Scientists have observed the neuronal structures inside deep brain areas of living mice at high resolution using a multimode optical fiber as thin as a human hair. They created a probe that can capture 7-kilopixel images with micron-level spatial resolution at imaging speeds of 3.5 frames per second. The probe may offer a sufficient spatial and temporal resolution for fluorescent imaging of subcellular structures in living tissues.
The researchers used the probe to image brain cells and neuronal processes in living mice’s visual cortex and hippocampus. They achieved spatial resolution close to one micron while causing minimal damage to the tissue surrounding the fiber penetration area. The probe’s rugged design allowed for continuous imaging for several hours.
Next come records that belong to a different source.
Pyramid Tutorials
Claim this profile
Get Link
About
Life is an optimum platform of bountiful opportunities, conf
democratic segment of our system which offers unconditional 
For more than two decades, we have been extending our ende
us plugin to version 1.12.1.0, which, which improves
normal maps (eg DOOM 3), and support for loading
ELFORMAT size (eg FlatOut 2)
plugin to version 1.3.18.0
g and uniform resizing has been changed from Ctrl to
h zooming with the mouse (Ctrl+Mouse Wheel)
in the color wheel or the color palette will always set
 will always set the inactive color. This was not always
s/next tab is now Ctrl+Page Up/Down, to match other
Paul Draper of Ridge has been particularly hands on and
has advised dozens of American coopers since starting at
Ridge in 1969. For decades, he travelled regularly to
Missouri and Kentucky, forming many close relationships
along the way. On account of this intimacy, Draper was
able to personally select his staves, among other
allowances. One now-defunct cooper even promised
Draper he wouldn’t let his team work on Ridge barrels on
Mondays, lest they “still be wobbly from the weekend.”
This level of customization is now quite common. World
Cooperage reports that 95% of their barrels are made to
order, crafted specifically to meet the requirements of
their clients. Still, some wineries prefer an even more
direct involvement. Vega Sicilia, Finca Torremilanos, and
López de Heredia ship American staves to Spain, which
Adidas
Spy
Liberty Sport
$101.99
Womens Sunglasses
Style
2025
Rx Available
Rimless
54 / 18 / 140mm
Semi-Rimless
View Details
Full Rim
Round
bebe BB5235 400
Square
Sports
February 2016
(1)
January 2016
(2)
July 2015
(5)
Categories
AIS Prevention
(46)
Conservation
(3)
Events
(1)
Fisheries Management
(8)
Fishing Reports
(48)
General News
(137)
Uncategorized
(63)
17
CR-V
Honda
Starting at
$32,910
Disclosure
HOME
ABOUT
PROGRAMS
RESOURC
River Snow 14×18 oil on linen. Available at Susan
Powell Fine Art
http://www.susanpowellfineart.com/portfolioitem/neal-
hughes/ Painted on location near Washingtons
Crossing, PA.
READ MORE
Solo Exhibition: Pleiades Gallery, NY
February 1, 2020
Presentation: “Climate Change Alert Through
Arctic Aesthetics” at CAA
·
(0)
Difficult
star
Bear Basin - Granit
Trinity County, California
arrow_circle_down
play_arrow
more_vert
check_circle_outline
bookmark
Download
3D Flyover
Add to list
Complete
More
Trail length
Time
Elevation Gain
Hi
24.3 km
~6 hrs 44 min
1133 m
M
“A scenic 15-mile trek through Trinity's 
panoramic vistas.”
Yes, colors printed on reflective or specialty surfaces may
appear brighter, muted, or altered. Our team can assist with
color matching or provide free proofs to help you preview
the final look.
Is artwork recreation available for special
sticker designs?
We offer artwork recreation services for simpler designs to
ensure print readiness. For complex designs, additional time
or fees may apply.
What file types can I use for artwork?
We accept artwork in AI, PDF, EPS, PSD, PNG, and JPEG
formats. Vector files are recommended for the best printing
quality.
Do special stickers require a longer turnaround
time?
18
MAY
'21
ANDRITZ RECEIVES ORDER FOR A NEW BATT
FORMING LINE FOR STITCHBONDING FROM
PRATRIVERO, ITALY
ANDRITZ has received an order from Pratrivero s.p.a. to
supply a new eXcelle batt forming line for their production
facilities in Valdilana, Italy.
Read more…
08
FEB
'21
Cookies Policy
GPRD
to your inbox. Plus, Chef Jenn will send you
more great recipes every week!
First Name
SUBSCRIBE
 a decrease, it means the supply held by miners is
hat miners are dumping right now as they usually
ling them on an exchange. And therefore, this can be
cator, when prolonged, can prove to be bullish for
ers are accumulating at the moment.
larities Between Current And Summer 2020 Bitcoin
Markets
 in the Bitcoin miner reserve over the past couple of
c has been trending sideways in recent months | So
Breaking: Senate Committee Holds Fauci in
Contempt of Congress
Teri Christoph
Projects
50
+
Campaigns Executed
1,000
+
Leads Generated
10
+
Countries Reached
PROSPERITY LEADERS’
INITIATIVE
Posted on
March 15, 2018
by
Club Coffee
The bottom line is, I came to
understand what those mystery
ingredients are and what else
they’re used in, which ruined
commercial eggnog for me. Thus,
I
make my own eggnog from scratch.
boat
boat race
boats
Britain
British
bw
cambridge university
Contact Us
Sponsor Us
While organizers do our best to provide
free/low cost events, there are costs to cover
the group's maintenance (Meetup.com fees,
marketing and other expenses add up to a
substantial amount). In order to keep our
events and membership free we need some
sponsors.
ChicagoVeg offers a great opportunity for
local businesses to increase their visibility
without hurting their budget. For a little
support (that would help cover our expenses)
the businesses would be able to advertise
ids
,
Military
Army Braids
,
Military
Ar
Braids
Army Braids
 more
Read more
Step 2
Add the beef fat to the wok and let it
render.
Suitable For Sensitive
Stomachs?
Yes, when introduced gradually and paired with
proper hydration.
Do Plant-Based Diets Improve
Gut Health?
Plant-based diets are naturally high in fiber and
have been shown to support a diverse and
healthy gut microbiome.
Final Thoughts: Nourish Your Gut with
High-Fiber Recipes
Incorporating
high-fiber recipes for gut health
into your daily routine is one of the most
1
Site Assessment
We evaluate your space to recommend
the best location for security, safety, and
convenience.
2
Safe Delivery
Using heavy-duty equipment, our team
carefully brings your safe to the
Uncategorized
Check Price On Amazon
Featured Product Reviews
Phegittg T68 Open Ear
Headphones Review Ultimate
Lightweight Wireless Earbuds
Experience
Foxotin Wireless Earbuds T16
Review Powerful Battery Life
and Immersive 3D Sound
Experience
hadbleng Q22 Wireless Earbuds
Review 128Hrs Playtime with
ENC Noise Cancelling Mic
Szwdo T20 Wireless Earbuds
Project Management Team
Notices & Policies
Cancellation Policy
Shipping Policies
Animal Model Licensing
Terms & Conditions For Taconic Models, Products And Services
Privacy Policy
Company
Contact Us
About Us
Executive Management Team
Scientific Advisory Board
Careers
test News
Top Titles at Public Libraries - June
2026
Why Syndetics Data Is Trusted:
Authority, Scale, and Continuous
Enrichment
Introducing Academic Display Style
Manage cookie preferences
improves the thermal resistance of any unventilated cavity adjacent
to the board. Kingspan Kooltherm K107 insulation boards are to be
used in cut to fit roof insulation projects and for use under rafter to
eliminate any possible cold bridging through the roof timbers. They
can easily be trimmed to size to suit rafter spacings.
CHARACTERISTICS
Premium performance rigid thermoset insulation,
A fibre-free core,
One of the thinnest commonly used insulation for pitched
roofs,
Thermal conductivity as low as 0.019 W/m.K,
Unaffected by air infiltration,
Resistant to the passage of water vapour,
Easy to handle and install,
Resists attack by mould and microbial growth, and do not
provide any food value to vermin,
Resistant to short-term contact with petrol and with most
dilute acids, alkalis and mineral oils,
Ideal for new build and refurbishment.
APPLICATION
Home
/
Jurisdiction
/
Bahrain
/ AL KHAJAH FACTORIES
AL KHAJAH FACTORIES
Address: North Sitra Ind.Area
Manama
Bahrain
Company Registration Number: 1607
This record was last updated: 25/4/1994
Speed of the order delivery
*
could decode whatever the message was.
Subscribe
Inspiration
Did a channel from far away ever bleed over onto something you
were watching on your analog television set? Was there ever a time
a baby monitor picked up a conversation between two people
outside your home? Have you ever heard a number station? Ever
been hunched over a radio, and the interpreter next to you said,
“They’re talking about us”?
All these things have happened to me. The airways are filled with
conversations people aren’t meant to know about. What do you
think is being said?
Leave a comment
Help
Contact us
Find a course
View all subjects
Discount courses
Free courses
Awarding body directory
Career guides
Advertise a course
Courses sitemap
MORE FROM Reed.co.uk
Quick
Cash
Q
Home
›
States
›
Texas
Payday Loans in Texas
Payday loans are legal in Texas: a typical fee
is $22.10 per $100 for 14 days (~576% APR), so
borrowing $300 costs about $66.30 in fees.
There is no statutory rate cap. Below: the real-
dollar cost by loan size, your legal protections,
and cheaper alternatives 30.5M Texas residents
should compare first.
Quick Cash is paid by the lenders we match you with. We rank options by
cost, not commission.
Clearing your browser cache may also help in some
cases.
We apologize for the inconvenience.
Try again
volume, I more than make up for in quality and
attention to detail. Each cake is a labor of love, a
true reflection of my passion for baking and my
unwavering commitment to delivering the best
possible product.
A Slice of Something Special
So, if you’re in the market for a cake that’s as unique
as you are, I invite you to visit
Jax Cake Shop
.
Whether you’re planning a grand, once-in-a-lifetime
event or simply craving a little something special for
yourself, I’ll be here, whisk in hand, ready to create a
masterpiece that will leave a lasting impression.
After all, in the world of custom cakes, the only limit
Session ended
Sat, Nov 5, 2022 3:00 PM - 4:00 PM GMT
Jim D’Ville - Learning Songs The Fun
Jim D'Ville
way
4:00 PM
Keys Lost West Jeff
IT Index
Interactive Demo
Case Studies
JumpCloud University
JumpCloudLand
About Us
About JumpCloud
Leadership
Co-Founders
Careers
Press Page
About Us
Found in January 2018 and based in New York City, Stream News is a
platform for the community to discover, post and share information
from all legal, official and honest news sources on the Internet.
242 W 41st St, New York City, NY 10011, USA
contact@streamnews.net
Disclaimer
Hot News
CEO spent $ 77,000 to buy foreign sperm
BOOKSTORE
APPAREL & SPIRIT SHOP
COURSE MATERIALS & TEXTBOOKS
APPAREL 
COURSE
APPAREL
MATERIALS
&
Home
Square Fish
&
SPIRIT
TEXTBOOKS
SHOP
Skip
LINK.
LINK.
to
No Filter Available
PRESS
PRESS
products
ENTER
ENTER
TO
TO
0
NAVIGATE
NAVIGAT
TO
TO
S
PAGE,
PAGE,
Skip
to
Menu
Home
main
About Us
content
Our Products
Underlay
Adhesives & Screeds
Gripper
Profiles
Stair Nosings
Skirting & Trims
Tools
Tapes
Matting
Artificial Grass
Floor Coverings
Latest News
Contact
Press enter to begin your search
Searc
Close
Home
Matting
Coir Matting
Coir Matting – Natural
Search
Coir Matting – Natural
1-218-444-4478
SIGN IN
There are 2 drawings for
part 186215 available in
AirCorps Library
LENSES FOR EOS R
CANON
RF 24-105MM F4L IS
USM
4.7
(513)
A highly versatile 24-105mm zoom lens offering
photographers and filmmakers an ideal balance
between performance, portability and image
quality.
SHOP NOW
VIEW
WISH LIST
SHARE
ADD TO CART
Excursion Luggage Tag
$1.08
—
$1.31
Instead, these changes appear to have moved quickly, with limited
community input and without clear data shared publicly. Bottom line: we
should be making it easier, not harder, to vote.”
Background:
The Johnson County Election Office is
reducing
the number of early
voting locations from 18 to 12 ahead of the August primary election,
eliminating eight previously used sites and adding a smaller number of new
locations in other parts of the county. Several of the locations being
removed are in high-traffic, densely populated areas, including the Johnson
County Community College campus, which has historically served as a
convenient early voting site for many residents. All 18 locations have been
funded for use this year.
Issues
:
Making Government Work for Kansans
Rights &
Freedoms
Neuroscientists will be able to investigate the functions of neurons in deep structures of the brain of behaving animals using this minimally invasive approach. The new probe’s use could better understand the functions of deeply hidden brain compartments, such as memory formation, and related dysfunctions, such as Alzheimer’s disease.
The new probe may also pave the way for in vivo implementation of various modern microscopy techniques, such as multiphoton, superresolution, and light-sheet approaches. According to the researchers, future advancements will rely on developing new fiber types directly optimized for holographic endoscopy. The research team plans to expand on its findings by investigating advanced microscopy techniques using single fiber endoscopes.